There are many ways to write a book of poetry. While some poets publish collections of recently written work, Cole Swensen does things a little differently. For each of her 14 books, she has chosen one subject — often historic and often involving other arts — and written poems on that theme, allowing her book to take a particular shape and answer a series of questions.
Swensen’s work is often based in research. Her process? “It’s really very simple. I read a lot, and that makes me want to write. And depending on the subject, there may be physical locations to visit or works in museums, galleries, or special collections,” she said.
Her work is frequently ekphrastic, which means she writes about works in another art form, most recently landscape paintings and garden map etchings. Specific subjects include 18th-century English landscape gardening, 17th-century Baroque gardens, and a 15th-century book of hours, Les Très riches heures du Duc de Berry. Swensen says she’s drawn to these themes because of their beauty and her interest in the transition from private to public spaces.
“I’m also particularly interested in the ‘Dream of Eden,’” she said. “It’s a very particular dream that has haunted mankind ... the idea of a paradisiacal space and where it exists in time. It’s almost always constituted in the past, and that notion is based in loss. There’s an unattainability that seems necessary to our notion of beauty. I find this a disturbingly distorted view, and I’m interested in unraveling it.”
Growing up near San Francisco, Swensen knew from age 11 that she wanted to be a poet. She received her B.A. and M.A. from San Francisco State University and a Ph.D. in comparative literature from the University of California–Santa Cruz. Swensen has published 14 collections of poetry in the United States, which have garnered awards such as the New American Writing Award, the Iowa Poetry Prize, and two Pushcart Prizes. Her 2004 collection, Goest, was a finalist for the National Book Award. Swensen was also the recipient of a 2006 Guggenheim fellowship.
Also in 2006, Swensen founded La Presse, which publishes contemporary French poetry and creative prose in English translation. She feels strongly committed to translating and has published 16 translated books by living French writers.
“I’m always talking with the people that I translate, and often those discussions start with the piece under our noses, but very quickly develop into larger discussions of poetics, aesthetics, and ethics.
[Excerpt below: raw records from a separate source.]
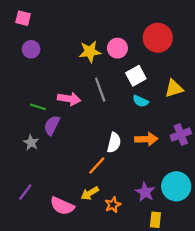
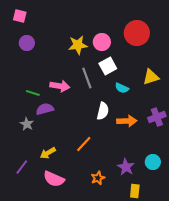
white square: (136, 76) -> (108, 66), moved
purple semicircle: (52, 125) -> (45, 109), turned 48
white semicircle: (114, 143) -> (103, 111), moved
cyan circle: (176, 186) -> (153, 162), size x0.6
yellow arrow: (90, 193) -> (48, 153), moved

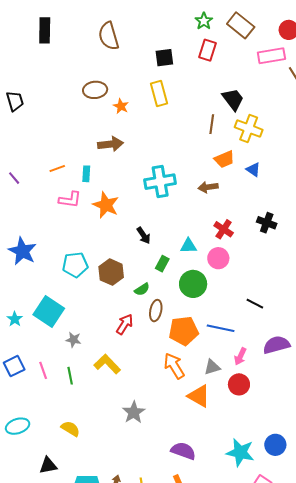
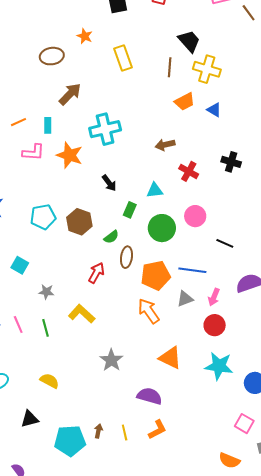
brown ellipse: (95, 90) -> (52, 56), moved
yellow rectangle: (159, 94) -> (123, 58), moved
orange star: (121, 106) -> (85, 36), moved
brown arrow: (110, 144) -> (70, 94), turned -35
cyan cross: (160, 182) -> (105, 129), moved
brown arrow: (208, 187) -> (165, 145), moved
pink circle: (218, 258) -> (195, 216), moved
cyan square: (49, 311) -> (20, 265), size x0.6
gray triangle: (212, 367) -> (185, 299), moved
orange triangle: (199, 396) -> (170, 358), moved
purple semicircle: (183, 451) -> (150, 396), moved
cyan star: (240, 452) -> (219, 366), moved

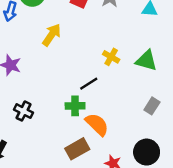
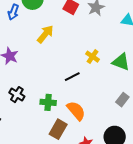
green cross: (75, 106) -> (48, 102), moved
brown rectangle: (77, 149) -> (58, 129), turned -36

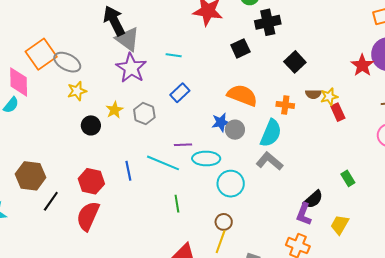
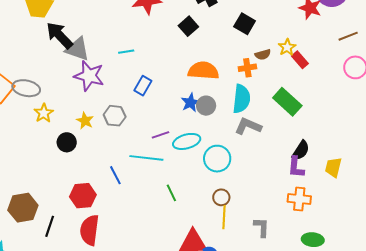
brown semicircle: (313, 94) -> (263, 55), moved
green rectangle: (348, 178) -> (287, 102), moved, size x1.8

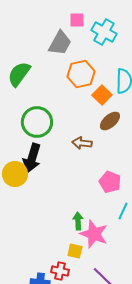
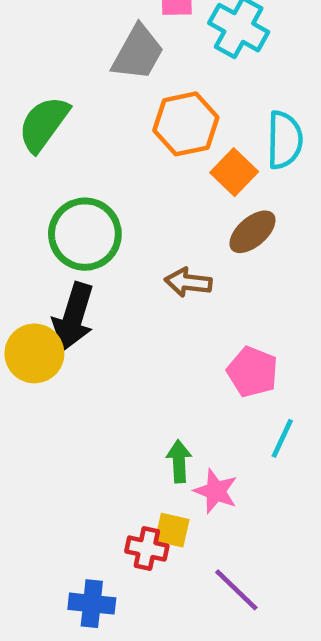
pink star: (94, 234) -> (216, 491), size x0.7
red cross: (60, 271) -> (147, 549), moved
It’s one of the richest aspects of translating, I find, and it allows me to understand the piece I’m translating in a much larger and more complex sense,” Swensen said. “The idea of bringing work from other languages into English is very important for expanding the thinkable potentials of English.”
After 10 years on the faculty of the Iowa Writers’ Workshop, Swensen is thrilled to be joining the community of fiction writers and poets at Brown as professor of literary arts. “C.D. Wright, Forrest Gander, Thalia Field, John Cayley, Renee Gladman, and Keith Waldrop — these are some of my favorite poets in the country,” she said.
At Brown, Swensen will teach creative writing and literature seminars. She is most looking forward to working with students of Brown’s caliber and to collaborating with students and faculty in other departments. “I understand there is an interest in interdisciplinarity here, and that matters very much to me; any field can only truly thrive through cross-pollination.”
Swensen will begin teaching in January 2012.